Fortran for Scientists & Engineers

 The first edition of this book was conceived as a result of my experience in writing and maintaining large Fortran programs in both the defense and geophysical fields. During my time in industry, it became obvious that the strategies and techniques required to write large, maintainable Fortran programs were quite different from what new engineers were learning in their Fortran programming classes at school. The incredible cost of maintaining and modifying large programs once they are placed into service absolutely demands that they be written to be easily understood and modified by people other than their original programmers. My goal for this book is to teach simultaneously both the fundamentals of the Fortran language and a programming style that results in good, maintainable programs. In addition, it is intended to serve as a reference for graduates working in industry.

 It is quite difficult to teach undergraduates the importance of taking extra effort during the early stages of the program design process in order to make their programs more maintainable. Class programming assignments must by their very nature be simple enough for one person to complete in a short period of time, and they do not have to be maintained for years. Because the projects are simple, a student can often “wing it” and still produce working code. A student can take a course, perform all of the programming assignments, pass all of the tests, and still not learn the habits that are really needed when working on large projects in industry.

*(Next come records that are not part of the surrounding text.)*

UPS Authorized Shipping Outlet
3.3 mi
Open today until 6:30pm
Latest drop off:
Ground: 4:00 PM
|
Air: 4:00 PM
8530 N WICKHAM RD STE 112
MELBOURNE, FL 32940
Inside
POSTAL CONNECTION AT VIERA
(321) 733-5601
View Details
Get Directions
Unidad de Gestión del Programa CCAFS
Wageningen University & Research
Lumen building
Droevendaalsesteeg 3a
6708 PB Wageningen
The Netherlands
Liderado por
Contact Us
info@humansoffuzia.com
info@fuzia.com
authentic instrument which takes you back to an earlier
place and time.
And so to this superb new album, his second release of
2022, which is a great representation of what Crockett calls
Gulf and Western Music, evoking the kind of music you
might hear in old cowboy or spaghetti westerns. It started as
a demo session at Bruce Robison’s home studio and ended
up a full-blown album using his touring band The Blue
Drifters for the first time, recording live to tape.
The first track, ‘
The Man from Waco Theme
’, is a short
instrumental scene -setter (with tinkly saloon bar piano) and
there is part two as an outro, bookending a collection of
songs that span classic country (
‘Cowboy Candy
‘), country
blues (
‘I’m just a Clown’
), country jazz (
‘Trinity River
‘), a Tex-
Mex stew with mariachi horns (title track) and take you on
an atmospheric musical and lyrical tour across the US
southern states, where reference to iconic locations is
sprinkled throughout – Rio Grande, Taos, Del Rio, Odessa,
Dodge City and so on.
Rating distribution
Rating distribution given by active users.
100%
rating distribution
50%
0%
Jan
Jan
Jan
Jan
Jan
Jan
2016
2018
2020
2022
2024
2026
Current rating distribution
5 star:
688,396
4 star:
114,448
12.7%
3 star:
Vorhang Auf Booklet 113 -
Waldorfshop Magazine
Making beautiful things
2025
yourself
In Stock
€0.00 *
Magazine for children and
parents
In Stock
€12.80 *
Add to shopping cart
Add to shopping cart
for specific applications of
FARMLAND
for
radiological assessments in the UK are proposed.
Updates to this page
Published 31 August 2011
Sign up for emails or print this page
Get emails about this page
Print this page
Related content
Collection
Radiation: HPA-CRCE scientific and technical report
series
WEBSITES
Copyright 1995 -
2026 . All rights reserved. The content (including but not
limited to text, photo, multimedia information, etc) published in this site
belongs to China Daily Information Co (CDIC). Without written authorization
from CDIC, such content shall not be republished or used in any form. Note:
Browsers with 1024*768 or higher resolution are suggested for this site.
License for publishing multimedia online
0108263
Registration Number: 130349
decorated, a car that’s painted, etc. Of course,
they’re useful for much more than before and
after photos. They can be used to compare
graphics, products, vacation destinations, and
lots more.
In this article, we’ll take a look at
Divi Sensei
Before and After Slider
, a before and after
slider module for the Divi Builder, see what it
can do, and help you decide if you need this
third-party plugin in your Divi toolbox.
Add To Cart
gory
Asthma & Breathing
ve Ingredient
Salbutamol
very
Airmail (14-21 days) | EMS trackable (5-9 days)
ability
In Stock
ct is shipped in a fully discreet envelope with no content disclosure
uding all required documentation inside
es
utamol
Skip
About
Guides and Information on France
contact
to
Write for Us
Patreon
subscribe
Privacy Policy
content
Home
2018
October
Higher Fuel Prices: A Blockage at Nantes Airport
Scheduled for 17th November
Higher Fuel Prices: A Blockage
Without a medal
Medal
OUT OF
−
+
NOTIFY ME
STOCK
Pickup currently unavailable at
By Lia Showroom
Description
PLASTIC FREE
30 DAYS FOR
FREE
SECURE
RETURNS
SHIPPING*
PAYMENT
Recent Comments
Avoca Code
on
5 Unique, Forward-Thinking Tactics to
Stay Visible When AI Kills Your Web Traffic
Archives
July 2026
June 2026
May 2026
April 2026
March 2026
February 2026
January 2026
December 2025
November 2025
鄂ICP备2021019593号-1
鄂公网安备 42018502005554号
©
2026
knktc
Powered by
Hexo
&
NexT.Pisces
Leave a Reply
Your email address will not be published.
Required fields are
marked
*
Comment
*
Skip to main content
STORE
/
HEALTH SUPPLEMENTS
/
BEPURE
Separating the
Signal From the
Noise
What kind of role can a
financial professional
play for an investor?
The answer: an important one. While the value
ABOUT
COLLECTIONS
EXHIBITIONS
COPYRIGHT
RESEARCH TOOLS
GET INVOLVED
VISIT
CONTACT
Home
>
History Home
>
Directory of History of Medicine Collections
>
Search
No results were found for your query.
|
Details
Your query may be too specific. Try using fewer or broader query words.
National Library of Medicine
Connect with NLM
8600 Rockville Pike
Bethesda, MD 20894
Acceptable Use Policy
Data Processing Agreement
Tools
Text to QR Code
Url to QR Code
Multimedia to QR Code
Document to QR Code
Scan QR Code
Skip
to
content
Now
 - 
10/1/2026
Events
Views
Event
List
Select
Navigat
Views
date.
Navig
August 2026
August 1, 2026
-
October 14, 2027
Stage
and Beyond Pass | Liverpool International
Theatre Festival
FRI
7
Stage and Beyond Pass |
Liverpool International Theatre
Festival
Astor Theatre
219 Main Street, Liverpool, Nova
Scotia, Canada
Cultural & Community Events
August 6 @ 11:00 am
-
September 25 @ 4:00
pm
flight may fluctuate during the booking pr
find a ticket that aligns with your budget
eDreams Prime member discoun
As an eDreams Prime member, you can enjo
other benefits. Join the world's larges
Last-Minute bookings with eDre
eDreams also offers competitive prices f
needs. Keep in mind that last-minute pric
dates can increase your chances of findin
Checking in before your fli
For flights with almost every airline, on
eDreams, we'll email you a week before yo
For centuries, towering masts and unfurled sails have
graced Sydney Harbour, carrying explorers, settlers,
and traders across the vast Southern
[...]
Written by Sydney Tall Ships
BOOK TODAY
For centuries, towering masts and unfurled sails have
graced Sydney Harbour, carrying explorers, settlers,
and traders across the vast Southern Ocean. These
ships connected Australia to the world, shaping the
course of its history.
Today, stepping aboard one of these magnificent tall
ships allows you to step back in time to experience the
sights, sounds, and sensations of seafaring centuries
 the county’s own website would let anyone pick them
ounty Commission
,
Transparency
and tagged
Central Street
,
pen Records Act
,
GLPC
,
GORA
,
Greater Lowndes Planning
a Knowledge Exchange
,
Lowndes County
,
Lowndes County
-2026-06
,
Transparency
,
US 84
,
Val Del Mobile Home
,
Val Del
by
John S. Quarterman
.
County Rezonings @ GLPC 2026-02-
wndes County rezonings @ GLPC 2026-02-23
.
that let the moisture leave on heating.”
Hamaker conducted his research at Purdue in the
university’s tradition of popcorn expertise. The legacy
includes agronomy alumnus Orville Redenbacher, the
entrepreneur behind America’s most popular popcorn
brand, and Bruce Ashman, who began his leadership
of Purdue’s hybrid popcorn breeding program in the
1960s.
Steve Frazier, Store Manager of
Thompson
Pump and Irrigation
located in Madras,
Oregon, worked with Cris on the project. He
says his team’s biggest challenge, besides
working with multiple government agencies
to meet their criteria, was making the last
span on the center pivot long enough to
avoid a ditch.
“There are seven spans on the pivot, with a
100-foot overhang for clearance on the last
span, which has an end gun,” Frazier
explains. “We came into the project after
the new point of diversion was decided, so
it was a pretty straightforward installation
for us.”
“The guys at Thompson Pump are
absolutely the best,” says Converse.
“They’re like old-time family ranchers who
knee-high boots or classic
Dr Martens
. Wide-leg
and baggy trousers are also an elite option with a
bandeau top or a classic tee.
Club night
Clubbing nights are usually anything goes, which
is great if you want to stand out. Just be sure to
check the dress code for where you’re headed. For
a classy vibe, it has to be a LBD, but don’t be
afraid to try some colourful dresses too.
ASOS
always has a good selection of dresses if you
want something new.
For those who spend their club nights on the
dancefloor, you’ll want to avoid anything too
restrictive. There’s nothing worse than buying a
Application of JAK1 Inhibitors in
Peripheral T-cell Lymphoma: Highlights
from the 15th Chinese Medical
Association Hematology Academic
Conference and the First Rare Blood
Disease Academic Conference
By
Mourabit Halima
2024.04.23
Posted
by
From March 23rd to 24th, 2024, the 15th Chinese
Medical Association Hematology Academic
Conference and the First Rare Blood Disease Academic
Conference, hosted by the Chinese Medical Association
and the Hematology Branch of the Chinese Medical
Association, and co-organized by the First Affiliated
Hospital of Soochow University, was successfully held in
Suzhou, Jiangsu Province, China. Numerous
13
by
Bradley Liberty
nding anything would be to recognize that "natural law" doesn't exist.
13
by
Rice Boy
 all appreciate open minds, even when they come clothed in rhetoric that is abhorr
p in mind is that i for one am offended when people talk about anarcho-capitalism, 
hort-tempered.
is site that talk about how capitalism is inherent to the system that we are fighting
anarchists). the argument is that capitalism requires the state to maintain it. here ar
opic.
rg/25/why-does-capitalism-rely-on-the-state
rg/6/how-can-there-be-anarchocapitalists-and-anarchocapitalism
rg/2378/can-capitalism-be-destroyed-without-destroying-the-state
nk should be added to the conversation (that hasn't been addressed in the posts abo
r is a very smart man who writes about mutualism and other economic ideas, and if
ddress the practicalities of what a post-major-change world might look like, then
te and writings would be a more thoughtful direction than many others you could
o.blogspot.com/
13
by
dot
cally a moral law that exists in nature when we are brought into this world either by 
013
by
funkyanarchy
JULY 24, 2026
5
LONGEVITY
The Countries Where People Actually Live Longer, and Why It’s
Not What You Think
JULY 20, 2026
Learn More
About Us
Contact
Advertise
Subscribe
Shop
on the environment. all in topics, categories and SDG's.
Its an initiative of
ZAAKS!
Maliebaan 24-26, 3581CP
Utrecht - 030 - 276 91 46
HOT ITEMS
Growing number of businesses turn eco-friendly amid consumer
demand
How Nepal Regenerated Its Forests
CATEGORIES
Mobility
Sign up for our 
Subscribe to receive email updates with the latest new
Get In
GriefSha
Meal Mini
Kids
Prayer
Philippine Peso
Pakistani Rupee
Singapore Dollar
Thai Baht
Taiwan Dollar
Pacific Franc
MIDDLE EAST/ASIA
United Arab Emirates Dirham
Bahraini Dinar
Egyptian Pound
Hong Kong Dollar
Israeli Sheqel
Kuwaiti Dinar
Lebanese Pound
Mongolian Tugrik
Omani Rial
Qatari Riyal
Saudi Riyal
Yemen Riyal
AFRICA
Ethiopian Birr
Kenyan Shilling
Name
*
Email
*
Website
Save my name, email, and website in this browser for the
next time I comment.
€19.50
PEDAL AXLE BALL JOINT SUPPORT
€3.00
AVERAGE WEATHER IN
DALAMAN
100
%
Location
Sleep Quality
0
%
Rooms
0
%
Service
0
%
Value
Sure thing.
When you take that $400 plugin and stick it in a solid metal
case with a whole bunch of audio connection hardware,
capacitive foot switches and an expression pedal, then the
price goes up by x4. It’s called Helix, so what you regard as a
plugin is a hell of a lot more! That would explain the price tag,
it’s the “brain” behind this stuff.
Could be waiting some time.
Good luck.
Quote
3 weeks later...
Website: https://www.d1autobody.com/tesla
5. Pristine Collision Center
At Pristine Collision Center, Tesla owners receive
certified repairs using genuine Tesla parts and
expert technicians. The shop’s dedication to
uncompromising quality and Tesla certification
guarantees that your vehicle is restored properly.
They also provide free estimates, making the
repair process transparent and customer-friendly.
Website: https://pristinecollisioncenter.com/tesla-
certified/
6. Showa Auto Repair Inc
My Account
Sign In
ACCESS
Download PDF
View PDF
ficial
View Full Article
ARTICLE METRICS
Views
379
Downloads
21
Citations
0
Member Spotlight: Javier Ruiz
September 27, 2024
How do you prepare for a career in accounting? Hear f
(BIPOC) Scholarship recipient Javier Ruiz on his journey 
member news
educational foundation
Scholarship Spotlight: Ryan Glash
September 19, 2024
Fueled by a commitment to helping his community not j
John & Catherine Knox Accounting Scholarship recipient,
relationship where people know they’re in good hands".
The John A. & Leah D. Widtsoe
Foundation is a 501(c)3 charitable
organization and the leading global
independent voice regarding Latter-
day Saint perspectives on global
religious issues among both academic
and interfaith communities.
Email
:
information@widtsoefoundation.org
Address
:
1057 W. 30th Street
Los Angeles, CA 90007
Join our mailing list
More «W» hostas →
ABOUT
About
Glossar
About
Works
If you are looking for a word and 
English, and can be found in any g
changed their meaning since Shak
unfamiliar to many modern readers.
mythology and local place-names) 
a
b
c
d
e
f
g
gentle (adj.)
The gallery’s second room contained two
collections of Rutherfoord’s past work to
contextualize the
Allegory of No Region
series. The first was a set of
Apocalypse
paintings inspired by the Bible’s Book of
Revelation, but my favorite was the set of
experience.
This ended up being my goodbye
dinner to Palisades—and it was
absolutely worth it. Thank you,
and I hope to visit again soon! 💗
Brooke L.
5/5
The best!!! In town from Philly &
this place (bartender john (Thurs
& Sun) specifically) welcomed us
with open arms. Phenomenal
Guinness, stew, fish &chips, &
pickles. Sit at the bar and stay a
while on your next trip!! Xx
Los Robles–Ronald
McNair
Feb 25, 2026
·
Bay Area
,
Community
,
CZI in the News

 From the very beginning, this book teaches Fortran in a style suitable for use on large projects. It emphasizes the importance of going through a detailed design process before any code is written, using a top-down design technique to break the program up into logical portions that can be implemented separately. It stresses the use of procedures to implement those individual portions, and the importance of unit testing before the procedures are combined into a finished product. Finally, it emphasizes the importance of exhaustively testing the finished program with many different input data sets before it is released for use.

 In addition, this book teaches Fortran as it is actually encountered by engineers and scientists working in industry and in laboratories. One fact of life is common in all programming environments: Large amounts of old legacy code that have to be maintained. The legacy code at a particular site may have been originally written in Fortran IV (or an even earlier version!), and it may use programming constructs that are no longer common today. For example, such code may use arithmetic IF statements, or computed or assigned GO TO statements. Chapter 18 is devoted to those older features of the language that are no longer commonly used, but that are encountered in legacy code.

 The chapter emphasizes that these features should never be used in a new program, but also prepares the student to handle them when he or she encounters them.